Convention Coverage

Invited Symposium: A Team Apart

Emerging Theoretical and Empirical Approaches Used in Team Research
C. Shawn Burke and
Eduardo Salas
, co-chairs
University of Central Florida
Presenters
Stephen M. Fiore
University of Central Florida
Nancy J. Cooke
Arizona State University
Stephen J. Zaccaro
George Mason University

Barbara A. Fritzche
University of Central Florida

Chicago is a city defined by team effectiveness. The 1980s Bears, 1990s Bulls, and the Cubs of late have thrilled and shaped the APS 16 th Annual Convention’s host city with their collaborative approaches and resulting successes. Presenters C. Shawn Burke, Barbara Fritzsche, Steve Zaccaro, and Steve Fiore, University of Central Florida, and APS Charter Member Nancy Cooke, Arizona State University-Eat, covered a range of team-efficacy ideas in their symposium “Emerging Theoretical and Empirical Approaches Used in Team Effectiveness Research.”

Just as the dynamics of sports teams have changed in recent years, teams in the business and scientific worlds have also undergone a revolution of sorts. Although unimaginable in the relatively recent past, research is discovering that individuals that have never met face-to-face can function as a cohesive and effective team.

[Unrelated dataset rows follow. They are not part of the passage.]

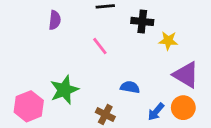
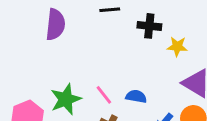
purple semicircle: (55, 20) -> (55, 24), size x1.5
pink line: (100, 46) -> (104, 95), moved

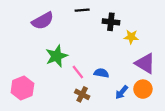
purple semicircle: (55, 24) -> (43, 21), turned 55
green star: (66, 99) -> (57, 56), moved

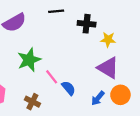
purple triangle: (145, 63) -> (108, 68), moved
blue semicircle: (101, 73) -> (69, 88), moved, turned 40
brown cross: (82, 94) -> (32, 102), moved

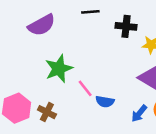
blue semicircle: (69, 88) -> (105, 102), turned 140
brown cross: (32, 102) -> (47, 112), moved

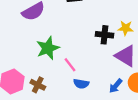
black cross: (126, 26) -> (104, 35), moved
blue semicircle: (105, 102) -> (81, 84), moved

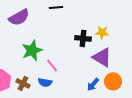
blue semicircle: (81, 84) -> (45, 82), moved

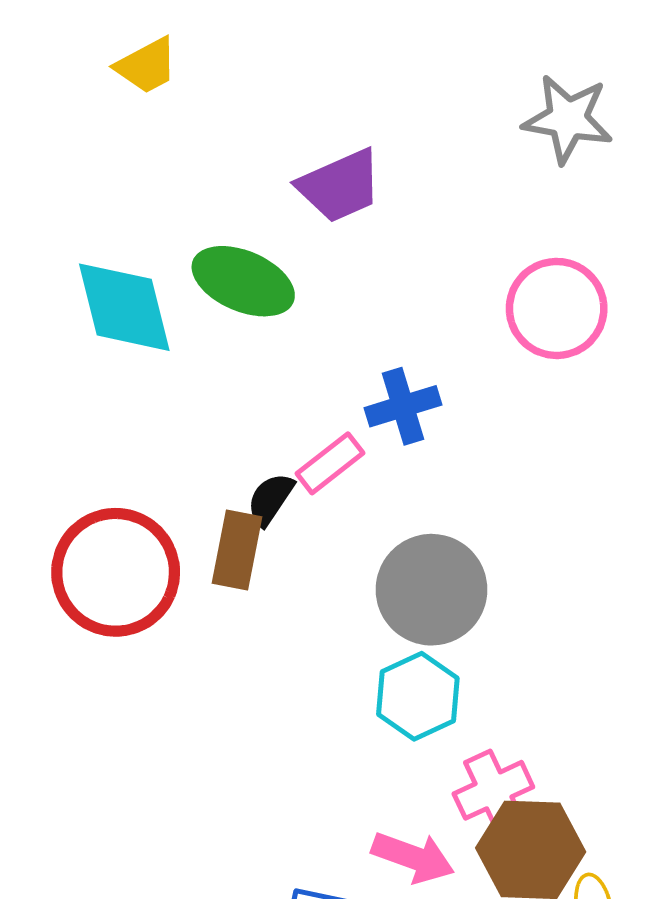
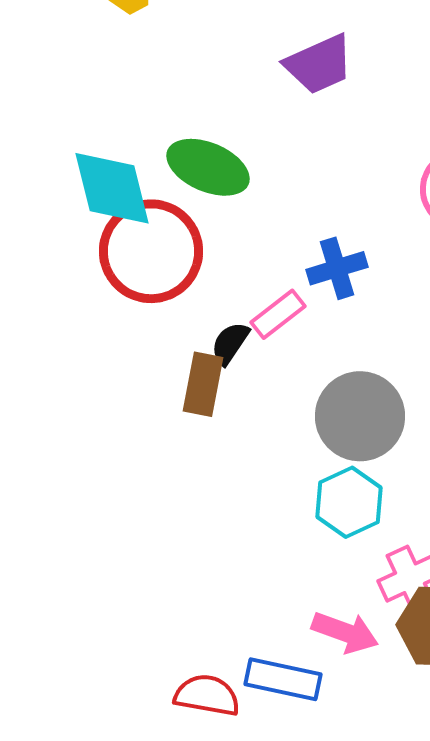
purple trapezoid: (340, 186) -> (319, 64), moved
red circle: (116, 572) -> (151, 251), moved

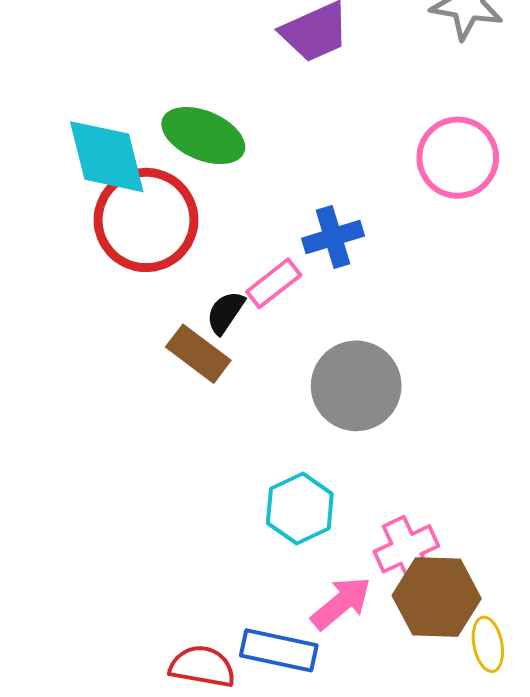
brown rectangle: (203, 384) -> (198, 354), turned -64
cyan hexagon: (349, 502) -> (300, 509), moved
pink arrow: (345, 632) -> (341, 603), turned -60

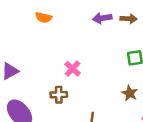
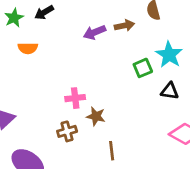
pink cross: (73, 69) -> (75, 98), turned -35
brown star: (130, 93) -> (96, 116), moved

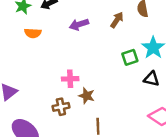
brown arrow: (124, 25) -> (117, 20), turned -49
purple arrow: (95, 32) -> (79, 24), moved

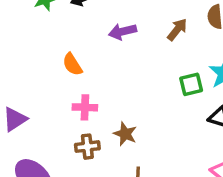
orange semicircle: (33, 33) -> (72, 64), moved, turned 49
pink cross: (70, 79) -> (85, 107), moved

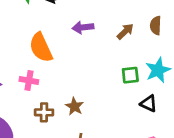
orange semicircle: (72, 64) -> (41, 48), size x1.6
pink cross: (85, 107) -> (29, 81), moved

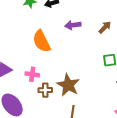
pink cross: (29, 81) -> (32, 74), moved
brown star: (74, 106) -> (68, 85), size x1.6

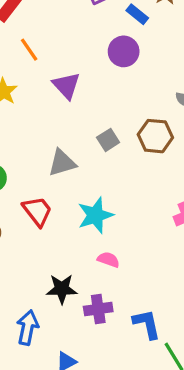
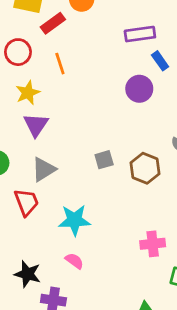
purple triangle: (66, 85) -> (36, 125), moved
gray triangle: (62, 163) -> (44, 169), moved, turned -32

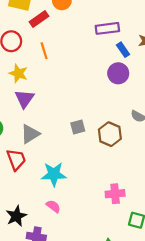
purple circle: (139, 89) -> (118, 73), moved
yellow star: (28, 93) -> (18, 73), turned -30
black star: (28, 274) -> (16, 216), turned 30

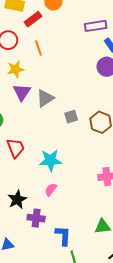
yellow star: (18, 73) -> (16, 69), turned -30
gray triangle: (30, 134) -> (45, 98), moved
pink semicircle: (53, 206) -> (51, 190), turned -88

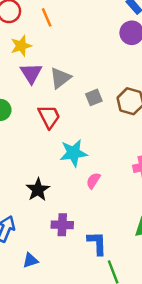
red trapezoid: (16, 148) -> (49, 117), moved
pink semicircle: (51, 190) -> (93, 181), moved
black star: (17, 200) -> (38, 190), moved

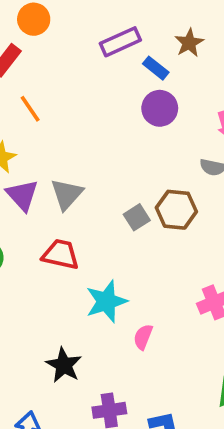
gray square: (94, 97) -> (137, 217), moved
red trapezoid: (49, 117) -> (61, 254), turned -40

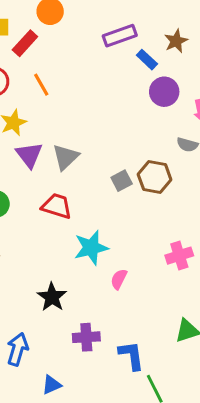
purple circle: (160, 108) -> (164, 92), moved

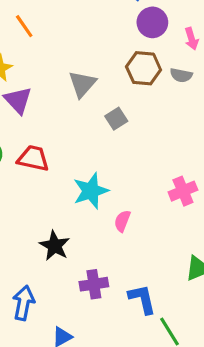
gray triangle: (66, 157) -> (82, 84), moved
brown hexagon: (155, 177) -> (144, 68), moved
red trapezoid: (57, 206) -> (33, 158), moved

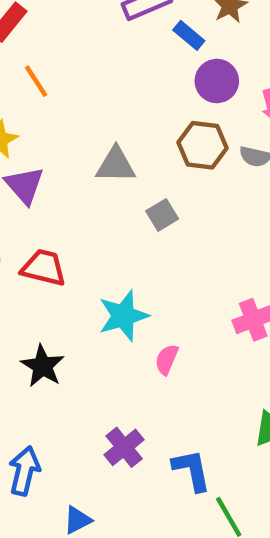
gray triangle: (82, 84) -> (116, 165), turned 48
black star: (55, 246) -> (43, 366), moved
purple cross: (94, 284) -> (124, 447), turned -32

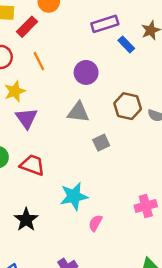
purple circle: (217, 81) -> (86, 72), moved

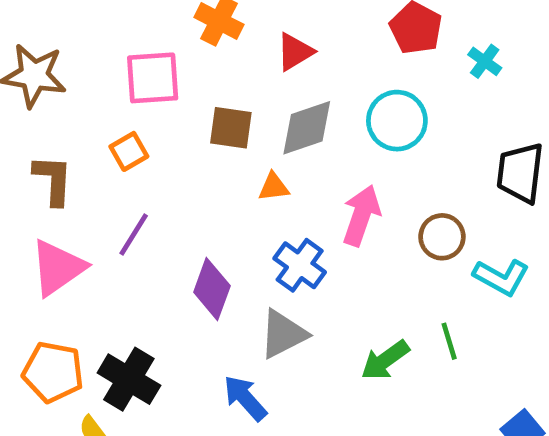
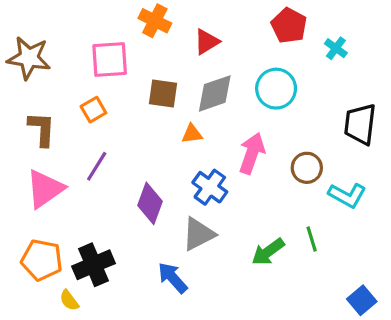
black cross: (129, 379) -> (93, 265), turned 36

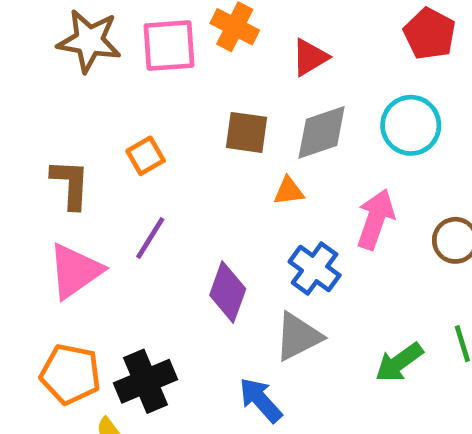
brown star: (29, 58) -> (89, 41), moved
pink square: (110, 60) -> (169, 46), moved

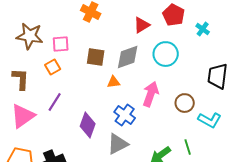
brown star: (89, 41) -> (30, 36), moved
pink square: (169, 46) -> (61, 44), moved, size x0.7
red triangle: (310, 57) -> (142, 25), moved

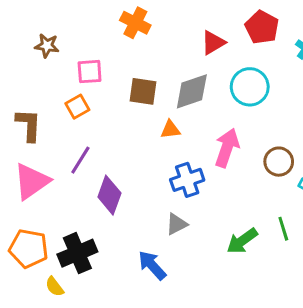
brown star: (30, 36) -> (47, 46), moved, size x0.6
blue cross: (125, 115) -> (187, 180), turned 35
purple diamond: (88, 125) -> (109, 195), moved
gray triangle: (118, 144) -> (177, 224), size x0.7

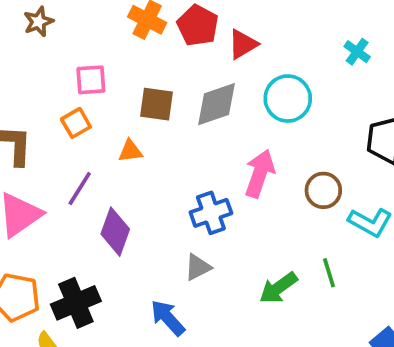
red pentagon: (262, 27) -> (198, 25), moved
brown star: (47, 46) -> (38, 22), moved, turned -30
orange triangle: (170, 130) -> (130, 151), moved

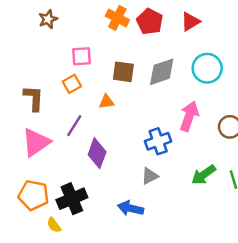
red triangle: (243, 44) -> (190, 22), moved
green arrow: (278, 288) -> (204, 175), moved
blue arrow: (168, 318) -> (131, 208), turned -35

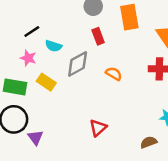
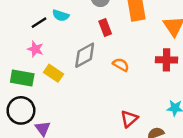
cyan semicircle: (53, 46) -> (61, 15), moved
red triangle: (98, 128) -> (129, 119), moved

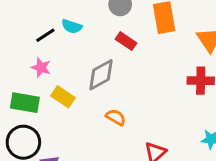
red rectangle: (105, 27) -> (126, 41), turned -35
orange semicircle: (121, 65) -> (116, 117), moved

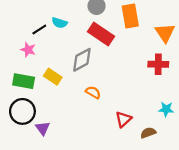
red rectangle: (126, 41) -> (101, 34), size x1.6
pink star: (41, 67) -> (28, 50), moved

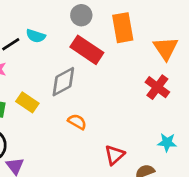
red cross: (158, 64) -> (157, 87), turned 36

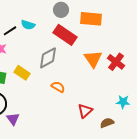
orange rectangle: (123, 28) -> (91, 19), turned -75
orange triangle: (166, 48) -> (93, 59), moved

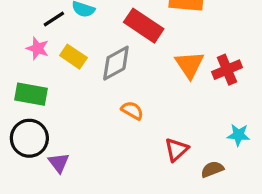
red cross: (116, 62) -> (227, 70), turned 30
yellow rectangle: (22, 73) -> (73, 57), moved

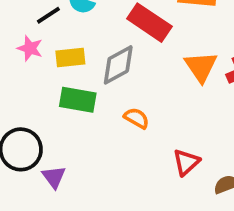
yellow rectangle: (73, 57) -> (70, 58), turned -40
green rectangle: (31, 94) -> (78, 100), moved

According to Burke, chair of the symposium, many business and research teams have evolved from small to large, real to virtual, and self-managing to hierarchical. In recent years teams have also increasingly interfaced with technology. While this technological merger has increased the success of many teams, Burke argued it has also amplified the physical distance between team members, resulting in greater complexity in communication and a substantial reformulation of team dynamics.

Fiore continued on this topic in speaking about his research on “distributed coordination space” and the application of cognitive psychology in studying team expertise. He described “distributed coordination space” as “a framework” which consists of social-cognitive dynamics, artificial components, and dynamic processes. Drawing on work from Endel Tulving (who coincidentally was Keynote Speaker at the APS convention), Fiore highlighted the importance of episodic (event-based) memory in facilitating team familiarity. According to Fiore, team members who share more experiences may be more familiar with each other and thus more cooperative, with the overall effect being increased team production. Sounding like a sports coach himself, Fiore concluded with the message: “Common ground must be achieved.”

The fact that team members appear to perform better when in the same physical location may appear obvious to any sports player, coach, or fan, but is co-location a necessary component of a successful business, research, or military team? Not necessarily, according to Cooke, who discussed the effects of geographic disparity on team effectiveness. Like many of this symposium’s presenters, Cooke’s research on team cognition is military-sponsored. She argued for a “gestalt” approach to team thought processes, noting that team cognition “emerges from the interplay of individual cognitions” and is “more than the sum of the cognitive processes of individual team members.”

Cooke’s work in the Cognitive Engineering Research on Team Tasks lab examines how soldiers function as a team over “distributed space.” Based on her research findings, Cooke concluded that dispersion is not detrimental to team performance, although the absence of co-location may hinder team dynamics. Specifically, she found that under increased workload teams that are in the same location demonstrate greater task knowledge than distributed teams. Cooke concluded by stating that dispersion may indeed by detrimental to team process (although not necessarily outcome) in that distributed teams talk and debrief less.

In any team, members of diverse backgrounds must come together to form a cohesive unit in order to be successful. In his talk on “Leadership and Performance Requirements Across Different Types of Multicultural and Multinational Collaborations,” Zaccaro identified today’s leadership environment as “virtual, global, and still interdependent.” He identified many dimensions of culture relevant for team effectiveness, including individualism, collectivism, and long vs. short-term orientation. Zaccaro stated that the many problems in leadership result from differences in culture; as teams become increasingly multinational, team members must take into account existing cultural differences. Similar to successful sports teams, members of a successful business or research team not only know each other as professionals but also as people with varied backgrounds and experiences.

Fritzsche concluded the symposium with her talk “Improving Team Adaptability Using Contrasting Cases Training.” Fritzsche focused on how training can be used to encourage adaptability, saying that “instruction that results in learning how to recall information does not necessarily lead to learner’s use of that information.” Her examination of the strategies used in making military decisions uncovered differences in strategic and procedural knowledge among participants, although no differences were found on reactions and declarative memory. Fritzsche also found that interactive leadership methods are more effective than traditional instructional techniques.